Sequential Learning and Variable Length Markov Chains
Degree type
Graduate group
Discipline
Subject
Funder
Grant number
License
Copyright date
Distributor
Related resources
Author
Contributor
Abstract
Sequential Learning is a framework that was created for statistical learning problems where $(Y_t)$, the sequence of states is dependent. More specifically, when it has a dependence structure that can be represented as a first order Markov chain. It works by first taking nonsequential probability estimates $P(Y_t | X_t)$ and then modifying these with the sequential part to produce $P(Y_t | X_{1:T})$. However, not all sequential models on a discrete space admit such a representation, at least not easily. As such, our first task is to extend Variable Length Markov Chains (VLMCs), which belie their name and are not Markovian, to be used in the sequential learning framework. This extension greatly broadens the scope of sequential learning as using VLMCs permits sequential learning with far fewer assumptions about the underlying dependence of states.
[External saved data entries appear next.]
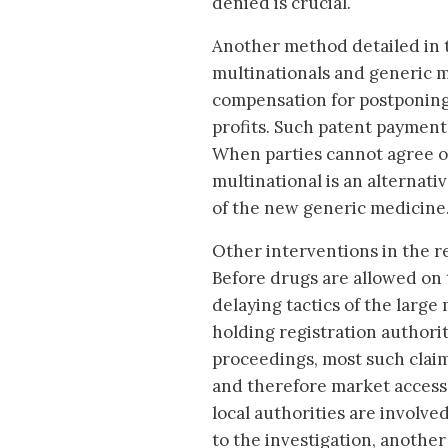
denied is crucial.
Another method detailed in 
multinationals and generic 
compensation for postponing 
profits. Such patent paymen
When parties cannot agree on
multinational is an alternat
of the new generic medicine
Other interventions in the r
Before drugs are allowed on 
delaying tactics of the large 
holding registration authorit
proceedings, most such claim
and therefore market access,
local authorities are involv
to the investigation, another 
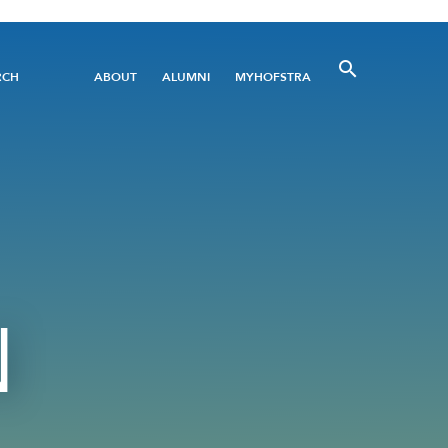
Utility
RCH
ABOUT
ALUMNI
MYHOFSTRA
Menu
N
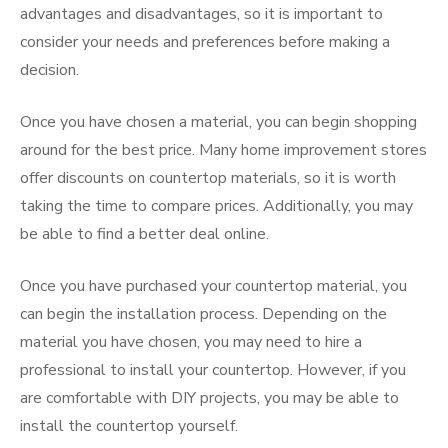
advantages and disadvantages, so it is important to
consider your needs and preferences before making a
decision.
Once you have chosen a material, you can begin shopping
around for the best price. Many home improvement stores
offer discounts on countertop materials, so it is worth
taking the time to compare prices. Additionally, you may
be able to find a better deal online.
Once you have purchased your countertop material, you
can begin the installation process. Depending on the
material you have chosen, you may need to hire a
professional to install your countertop. However, if you
are comfortable with DIY projects, you may be able to
install the countertop yourself.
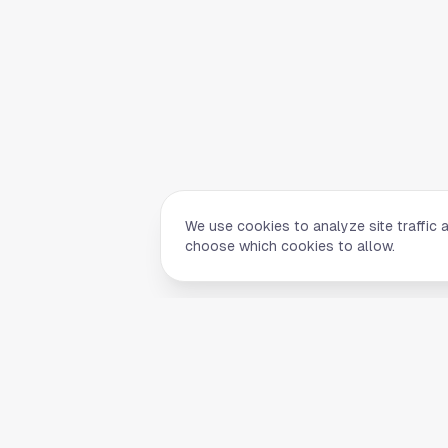
We use cookies to analyze site traffic 
choose which cookies to allow.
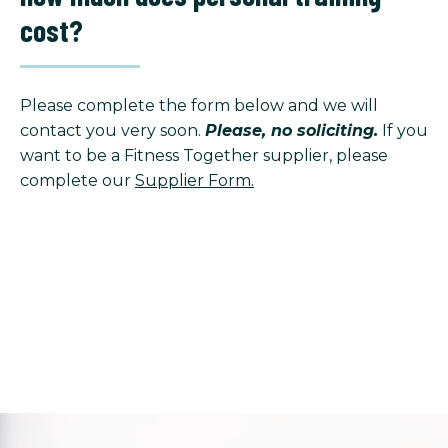
cost?
Please complete the form below and we will
contact you very soon.
Please, no soliciting.
If you
want to be a Fitness Together supplier, please
complete our
Supplier Form.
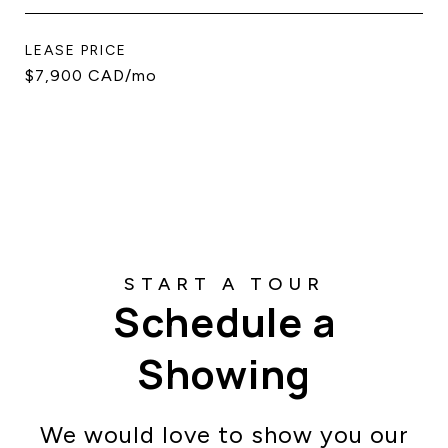
LEASE PRICE
$7,900 CAD/mo
Schedule a
Showing
We would love to show you our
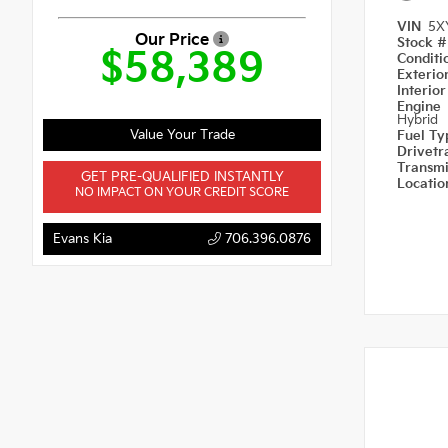
VIN
5X
Our Price
Stock 
$58,389
Condit
Exterio
Interio
Engine
Hybrid
Value Your Trade
Fuel T
Drivetr
Transm
GET PRE-QUALIFIED INSTANTLY
Locati
NO IMPACT ON YOUR CREDIT SCORE
Evans Kia
706.396.0876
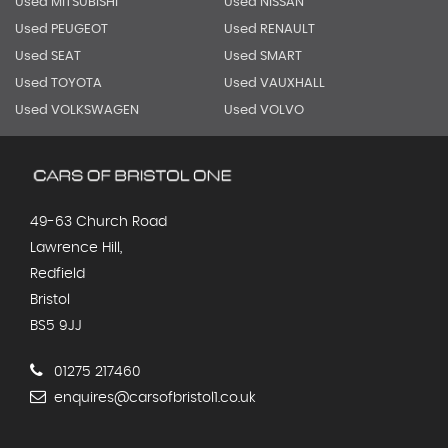
Used MITSUBISHI
Used NISSAN
Used PEUGEOT
Used RENAULT
Used SEAT
Used SMART
Used TOYOTA
Used VAUXHALL
Used VOLKSWAGEN
Used VOLVO
49-63 Church Road
Lawrence Hill,
Redfield
Bristol
BS5 9JJ
01275 217460
enquires@carsofbristol1.co.uk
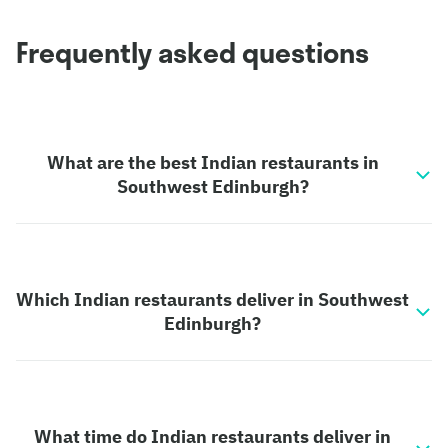
Frequently asked questions
What are the best Indian restaurants in
Southwest Edinburgh?
Which Indian restaurants deliver in Southwest
Edinburgh?
What time do Indian restaurants deliver in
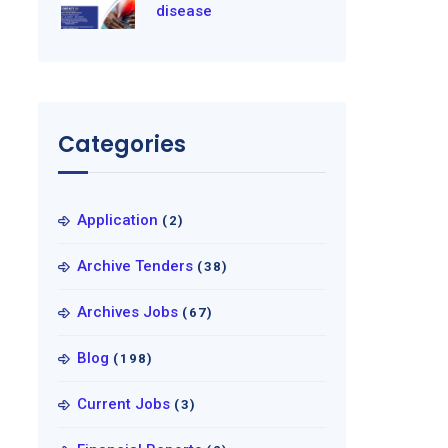
disease
Categories
Application
(2)
Archive Tenders
(38)
Archives Jobs
(67)
Blog
(198)
Current Jobs
(3)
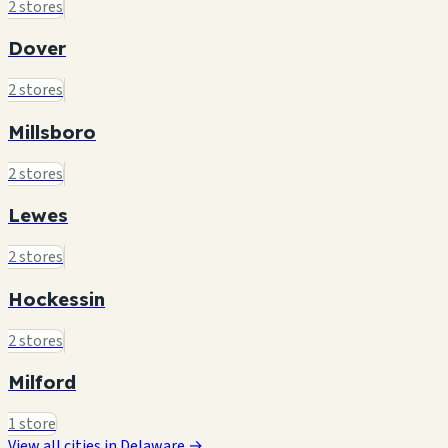
2 stores
Dover
2 stores
Millsboro
2 stores
Lewes
2 stores
Hockessin
2 stores
Milford
1 store
View all cities in Delaware →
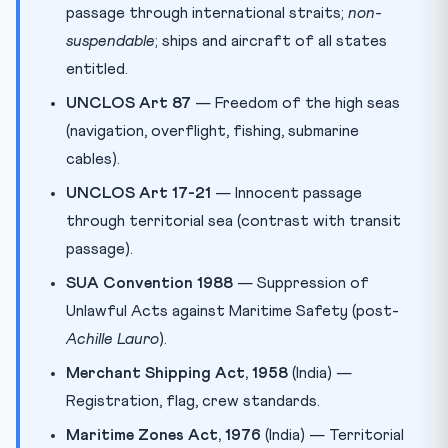
passage through international straits;
non-
suspendable
; ships and aircraft of all states
entitled.
UNCLOS Art 87
— Freedom of the high seas
(navigation, overflight, fishing, submarine
cables).
UNCLOS Art 17-21
— Innocent passage
through territorial sea (contrast with transit
passage).
SUA Convention 1988
— Suppression of
Unlawful Acts against Maritime Safety (post-
Achille Lauro
).
Merchant Shipping Act, 1958
(India) —
Registration, flag, crew standards.
Maritime Zones Act, 1976
(India) — Territorial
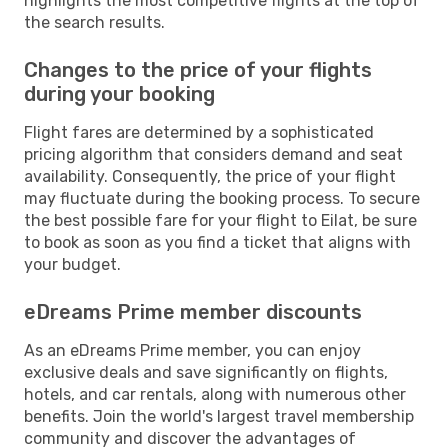
highlights the most competitive flights at the top of
the search results.
Changes to the price of your flights
during your booking
Flight fares are determined by a sophisticated
pricing algorithm that considers demand and seat
availability. Consequently, the price of your flight
may fluctuate during the booking process. To secure
the best possible fare for your flight to Eilat, be sure
to book as soon as you find a ticket that aligns with
your budget.
eDreams Prime member discounts
As an eDreams Prime member, you can enjoy
exclusive deals and save significantly on flights,
hotels, and car rentals, along with numerous other
benefits. Join the world's largest travel membership
community and discover the advantages of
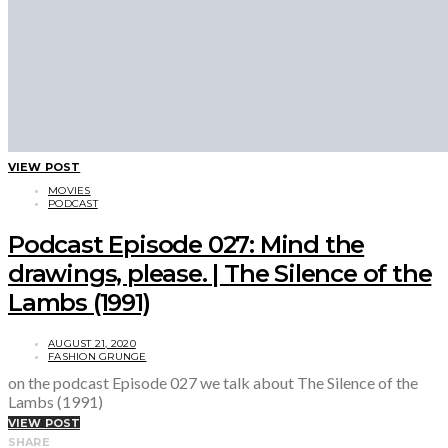
VIEW POST
MOVIES
PODCAST
Podcast Episode 027: Mind the
drawings, please. | The Silence of the
Lambs (1991)
AUGUST 21, 2020
FASHION GRUNGE
on the podcast Episode 027 we talk about The Silence of the
Lambs (1991)
VIEW POST
SHARE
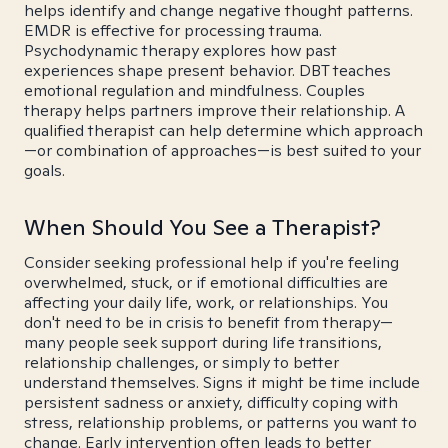
helps identify and change negative thought patterns.
EMDR is effective for processing trauma.
Psychodynamic therapy explores how past
experiences shape present behavior. DBT teaches
emotional regulation and mindfulness. Couples
therapy helps partners improve their relationship. A
qualified therapist can help determine which approach
—or combination of approaches—is best suited to your
goals.
When Should You See a Therapist?
Consider seeking professional help if you're feeling
overwhelmed, stuck, or if emotional difficulties are
affecting your daily life, work, or relationships. You
don't need to be in crisis to benefit from therapy—
many people seek support during life transitions,
relationship challenges, or simply to better
understand themselves. Signs it might be time include
persistent sadness or anxiety, difficulty coping with
stress, relationship problems, or patterns you want to
change. Early intervention often leads to better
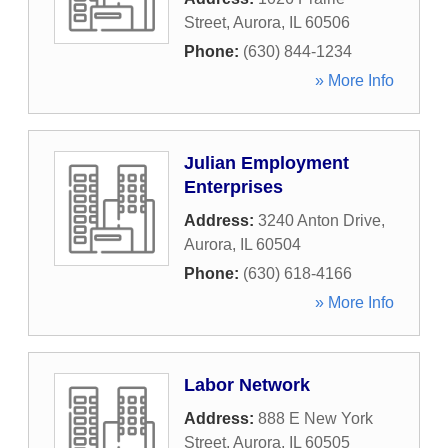
Street
,
Aurora
,
IL
60506
Phone:
(630) 844-1234
» More Info
Julian Employment
Enterprises
Address:
3240 Anton Drive
,
Aurora
,
IL
60504
Phone:
(630) 618-4166
» More Info
Labor Network
Address:
888 E New York
Street
,
Aurora
,
IL
60505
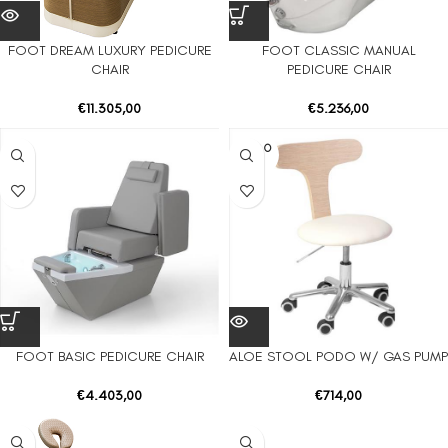
FOOT DREAM LUXURY PEDICURE
FOOT CLASSIC MANUAL
CHAIR
PEDICURE CHAIR
€
11.305,00
€
5.236,00
SOLD O
UT
FOOT BASIC PEDICURE CHAIR
ALOE STOOL PODO W/ GAS PUMP
€
4.403,00
€
714,00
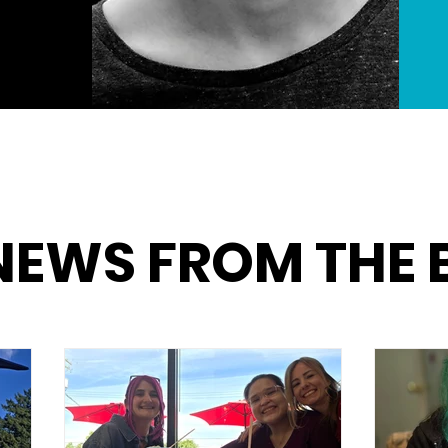
NEWS FROM THE 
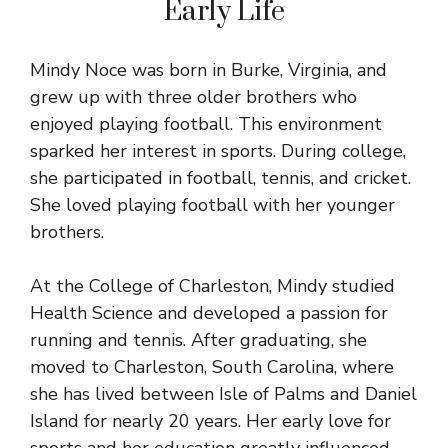
Early Life
Mindy Noce was born in Burke, Virginia, and
grew up with three older brothers who
enjoyed playing football. This environment
sparked her interest in sports. During college,
she participated in football, tennis, and cricket.
She loved playing football with her younger
brothers.
At the College of Charleston, Mindy studied
Health Science and developed a passion for
running and tennis. After graduating, she
moved to Charleston, South Carolina, where
she has lived between Isle of Palms and Daniel
Island for nearly 20 years. Her early love for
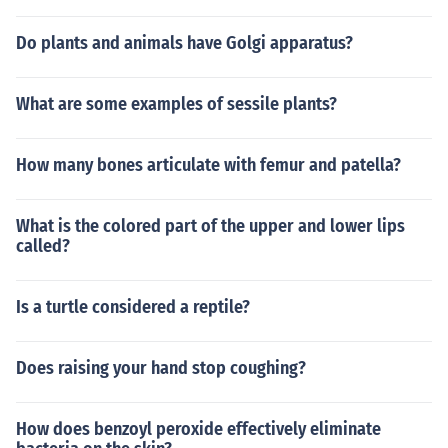
Do plants and animals have Golgi apparatus?
What are some examples of sessile plants?
How many bones articulate with femur and patella?
What is the colored part of the upper and lower lips
called?
Is a turtle considered a reptile?
Does raising your hand stop coughing?
How does benzoyl peroxide effectively eliminate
After developing the VLMC extension we provide an overview of sequential learning in general and investigate the probability estimates it produces both theoretically and with a simulation study to assess model performance as a function of the complexity of the underlying sequential model and the quality of the initial probability estimates. Next, we apply VLMC sequential learning to the original dataset and problem that inspired sequential learning --- that of scoring sleep in mice using video data. We find that VLMCs perform at the same level, tying and sometimes beating the previous best sequential method which required many assumptions about the sequence of sleep states and a much more rigid model of sequential dependence. Finally, we turn our attention to the problem of modifying predictors when marginal class probabilities are known. This is inspired by the fact that in sequential learning problems, the marginal class distribution can vary substantially from sample to sample in contrast to i.i.d. problems. We provide a general method of marginal probability reweighting, show it to be equivalent to several extant methods used on similar problems, and provide a proof that our method improves probability estimates under log loss. We conclude with simulations assessing our method as a function of loss type and classifier used.